===== Data to use =====
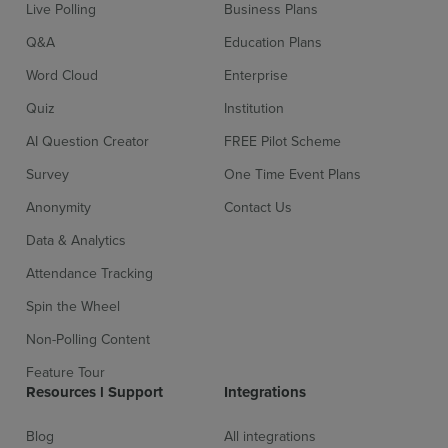
Live Polling
Business Plans
Q&A
Education Plans
Word Cloud
Enterprise
Quiz
Institution
AI Question Creator
FREE Pilot Scheme
Survey
One Time Event Plans
Anonymity
Contact Us
Data & Analytics
Attendance Tracking
Spin the Wheel
Sign up for free
Login
Non-Polling Content
Feature Tour
Resources l Support
Integrations
Blog
All integrations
=====
What is being asked: Line by line, check the listing above for the string "Plans" and say how many lines have it, giving the number alone.

Answer section: 3